They repeated their push-pull progress along the tunnel for several more minutes, before suddenly Rika saw space on either side of the camel in front of her. The channel was widening! She gave a crow of delight, and redoubled her efforts to drive the camel forward. The space on either side of the camel grew and grew, until she could walk abreast with it. The camel now walked forward with only Syd’s hands on the reins. Rika returned to pull her own camel forward, with Trentor pushing. As they made their way through the wider tunnel section, she heard a shout from up ahead.

“Daylight!” Isa called, and Rika heard answering crys of joy from Trentor and Roshan behind her. She herself could see the channel growing brighter, until suddenly she was out in open air with the hot sun burning down. She stood on the lip of a cliff, overlooking a small valley completely contained by the forbidding mountains surrounding it. The valley was large enough for human habitation, and she could see a patchwork mosaic of fields surrounding a central lake. She spied a town, as well -- one she recognized with delight. Turning to look behind her, she realized that the boulder cleft had segued seamlessly into a tunnel through the mountain, and she hadn’t even noticed. She turned to stare accusingly at Syd. “You could have told us we were this close!” She said reproachfully.

Syd gave a small smile, “and ruin the surprise?” She replied, lifting an eyebrow.

“A warning might have been nice, Syd,” Trentor chimed in as he joined them. “We could have taken it a little easier.” He looked meaningfully at Isa, who was slumped against the cliff face, looking wan.

She fluttered a hand at him, “I’m fine, I’m fine,” she said, her eyes closed. “Just resting for a bit.”

Rika frowned in concern. Even after a day as difficult as the one they had just experienced, she had never known Isa to run out of energy. “Let’s see to your bandages,” she said, trying to sound unconcerned.

“It’s not necessary,” Isa protested, but she didn’t resist as Rika knelt down next to her to unwrap her arms. The bandages came away damp with fluid.

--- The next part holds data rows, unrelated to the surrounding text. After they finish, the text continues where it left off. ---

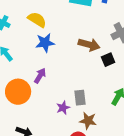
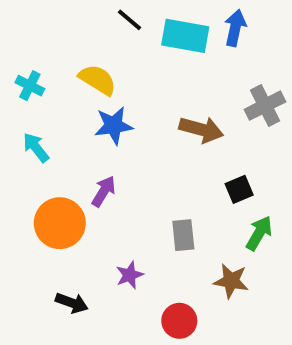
black square: (108, 60) -> (239, 189), moved
purple star: (63, 108) -> (130, 275), moved
brown star: (88, 121) -> (231, 281), moved

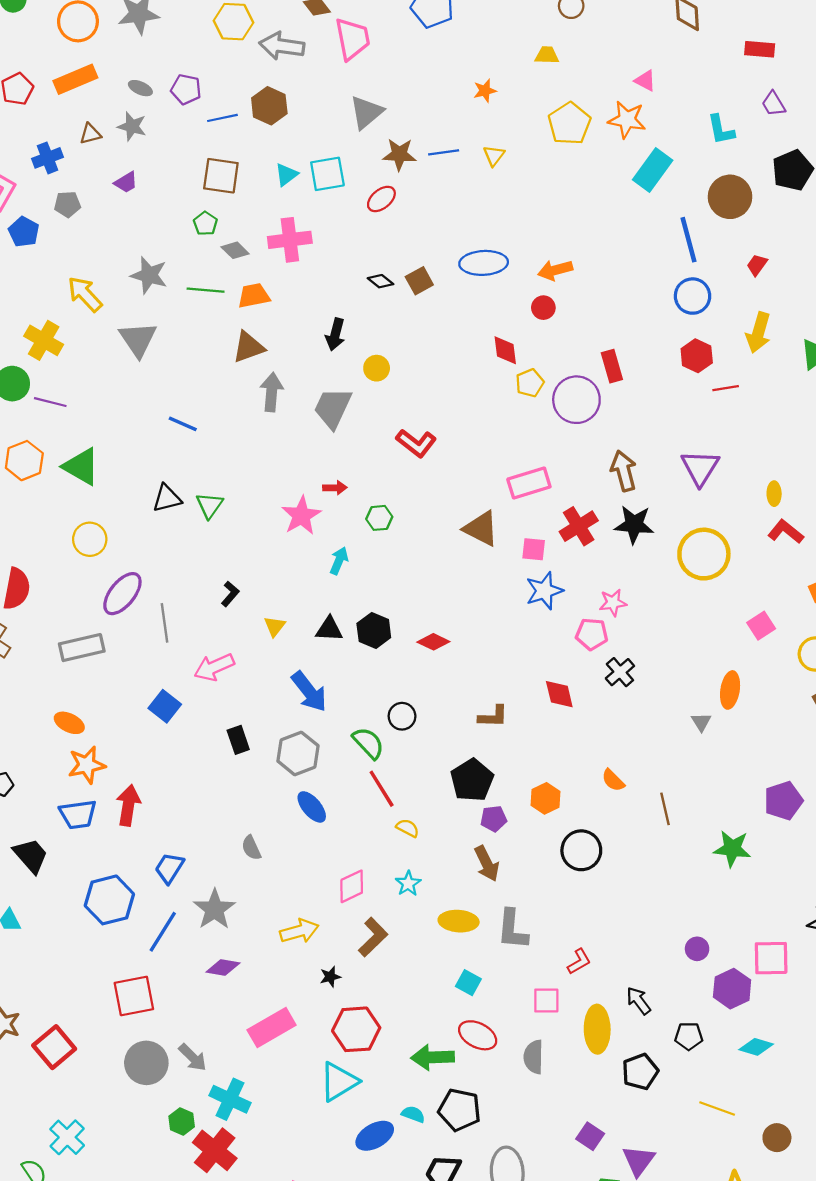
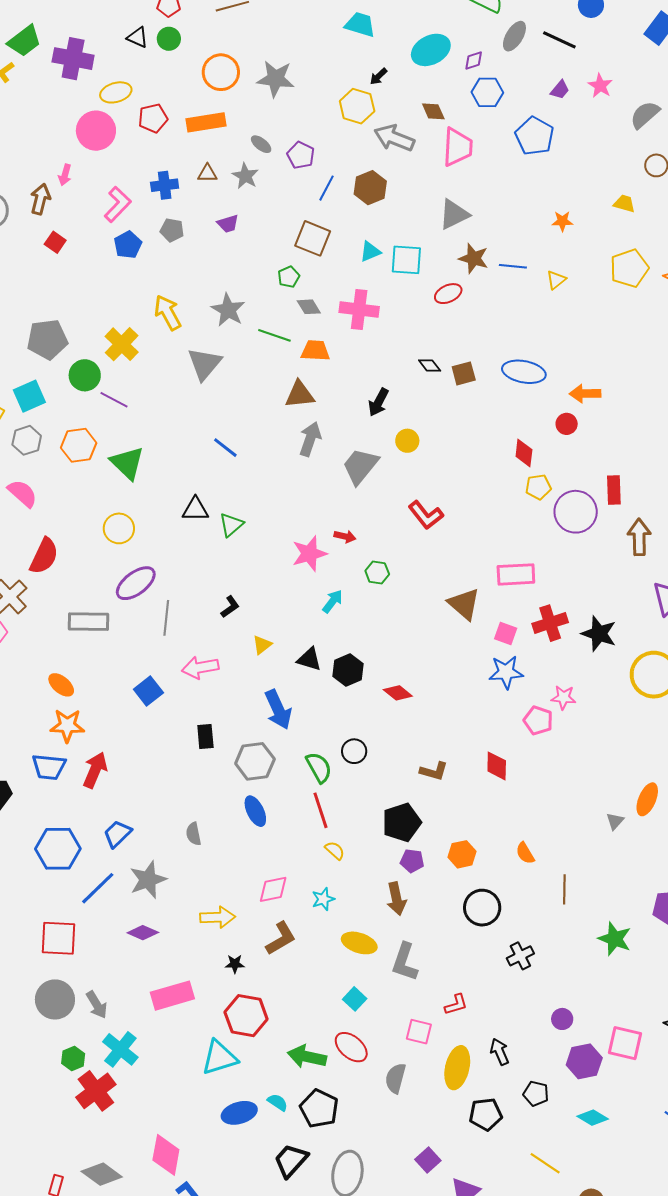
blue line: (222, 118) -> (327, 188), turned -64
brown arrow: (624, 471) -> (639, 537), moved
black cross: (620, 672) -> (520, 956), moved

Not soaked, but enough so she could hardly mistake it. The burns themselves were like nothing Rika had seen before. She marveled every time she looked at them: three burns on each arm each about an inch across, starting on the outer edges of Isa’s palms and spiraling up to her shoulders. They were quite impressive, but very difficult to treat. Rika and Simon had settled for wrapping both arms entirely in linen gauze, which had worked thus far, but heavily impacted their amount of medical supplies.

“You’re lucky we’re almost there,” Rika chided as she applied some of Simon’s burn ointment and rewrapped Isa’s arms. “Another day or two and we’d have had to start cutting up your clothes.”

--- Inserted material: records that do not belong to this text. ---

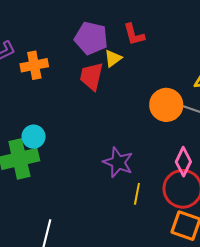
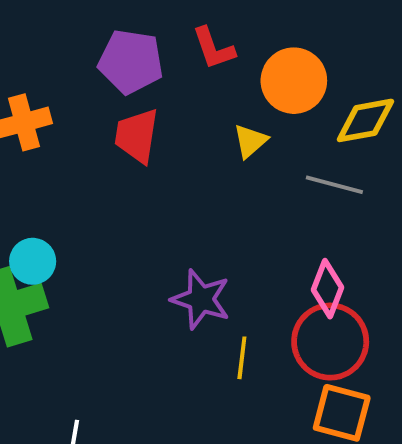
yellow triangle: (113, 58) -> (250, 141), moved
orange circle: (166, 105) -> (294, 81), moved

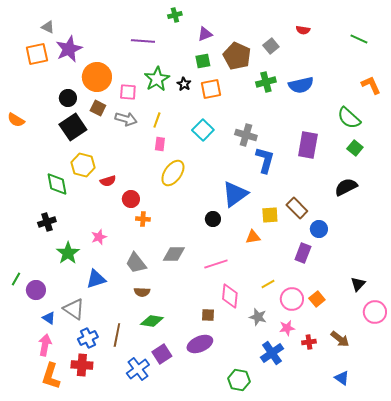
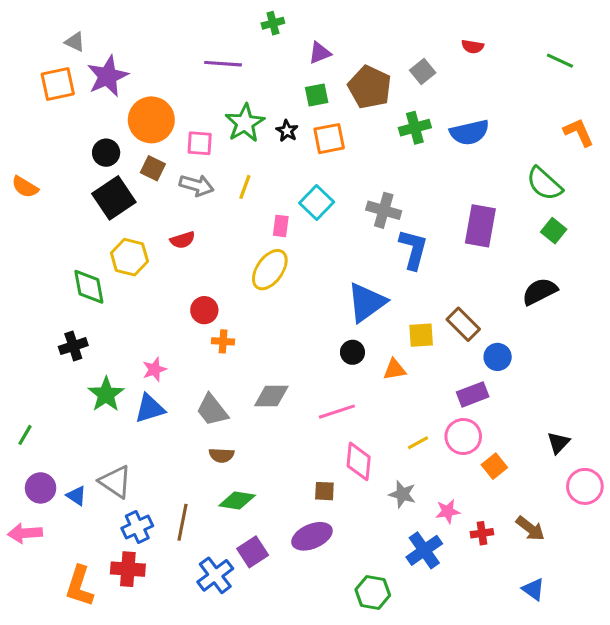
pink rectangle: (160, 144) -> (281, 226), moved
red semicircle: (108, 181) -> (182, 240), moved
black circle: (213, 219) -> (352, 352), moved
purple rectangle: (303, 253) -> (473, 394), turned 48
blue triangle: (96, 279) -> (150, 408), moved
purple circle: (36, 290) -> (41, 488), moved
pink circle: (292, 299) -> (463, 436), moved
pink arrow: (45, 345) -> (25, 533), moved, turned -105

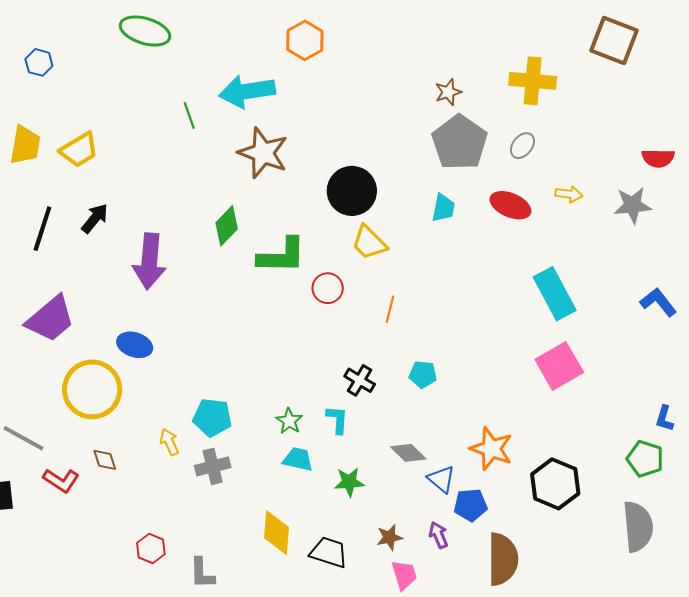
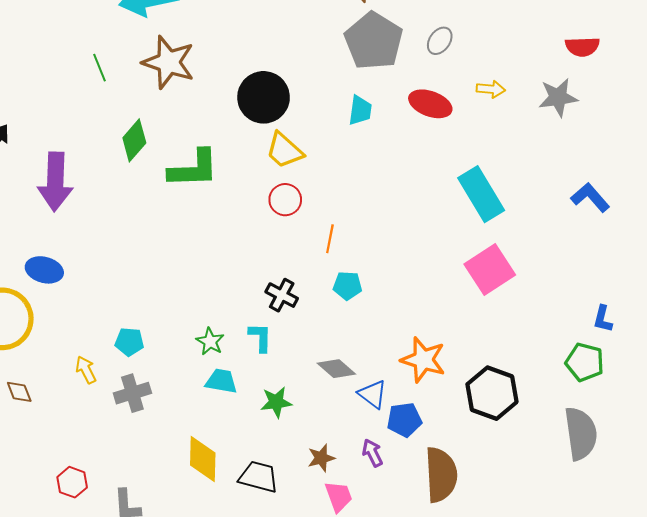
green line: (189, 115) -> (99, 68), moved
red circle: (328, 288) -> (285, 200), moved
orange line: (390, 309) -> (330, 239), moved
cyan pentagon: (212, 417) -> (129, 342), size x0.7

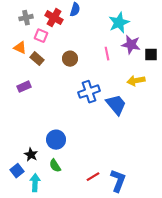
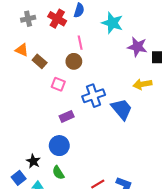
cyan star: (119, 23) -> (112, 23), moved, turned -30
pink square: (41, 36) -> (58, 84), moved
pink line: (107, 54) -> (80, 43), moved
purple rectangle: (24, 87) -> (67, 116), moved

Isa opened one eye to look at her. “You’ve already reduced several of my shirts to vests. I say do your worst.”

“On your own garb be it, then,” Rika said, tying off the last of bandages around Isa’s shoulder. She made sure to include some Fòrsic crystals etched with runes that encouraged healing inside the folds of the wrapping. Rika was heartened by the fact the Isa still had use of her arms, even if it appeared to pain her at times. However, even if she made a full recovery, she would have a truly impressive set of scars.

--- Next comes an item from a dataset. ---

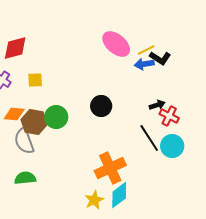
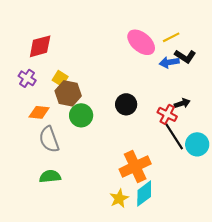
yellow line: (146, 50) -> (171, 37), moved
yellow square: (35, 80) -> (60, 78), turned 35
red cross: (169, 116) -> (167, 114), moved
brown hexagon: (34, 122) -> (68, 93), moved

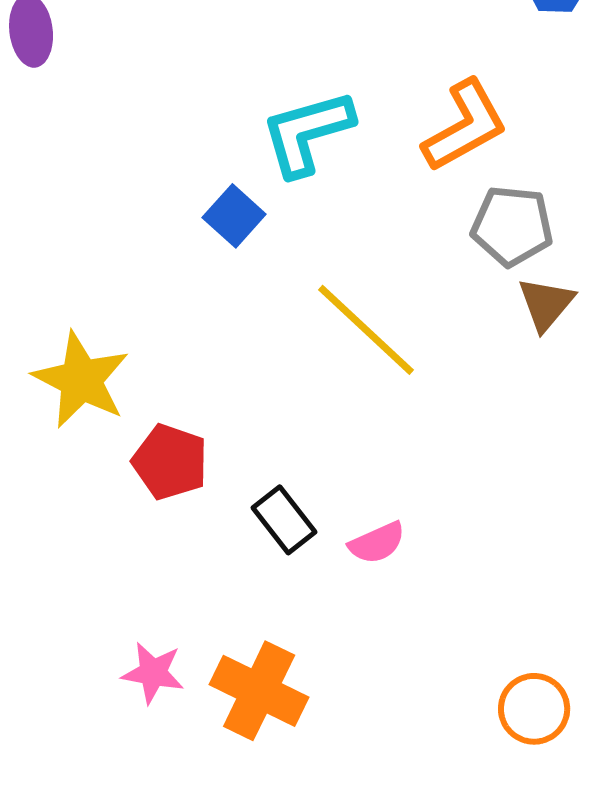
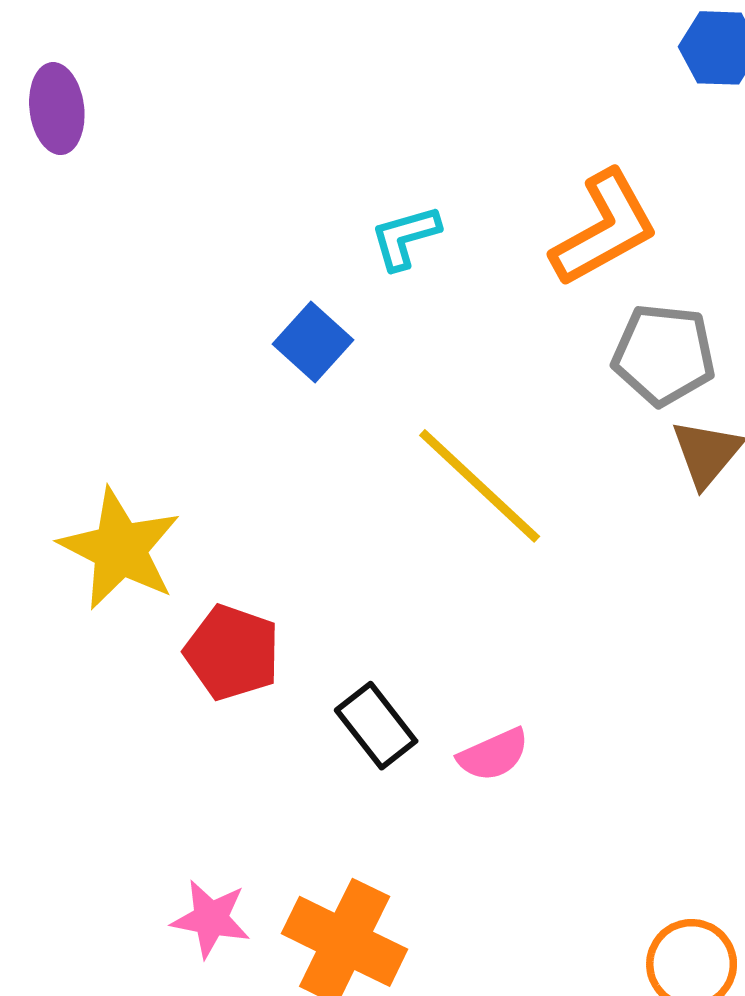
cyan L-shape: (307, 133) -> (405, 237), size x0.6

“Are we all ready?” Syd asked. Roshan and Simon had emerged from the tunnel while Rika was tending to Isa.

“A few moments longer, I think,” Simon responded, looking at Roshan, who had slumped down next to Isa. “Not everyone is as hardy as you are.”

“Syd thought for a moment, and then nodded. She looked at the sun, judging the time with an experienced eye, and said “we will wait for a few moments more and then descend. We should still have enough light to reach the village.”

“Excuse me,” Roshan spoke up. He was looking out at the valley with interest, despite his physical weariness. “Where are we? I’ve never heard of a village in a valley like this.”

“It would be an enormous waste of our considerable time and efforts in hiding it if you’d simply heard about it in a geography lesson,” Trentor said, smiling.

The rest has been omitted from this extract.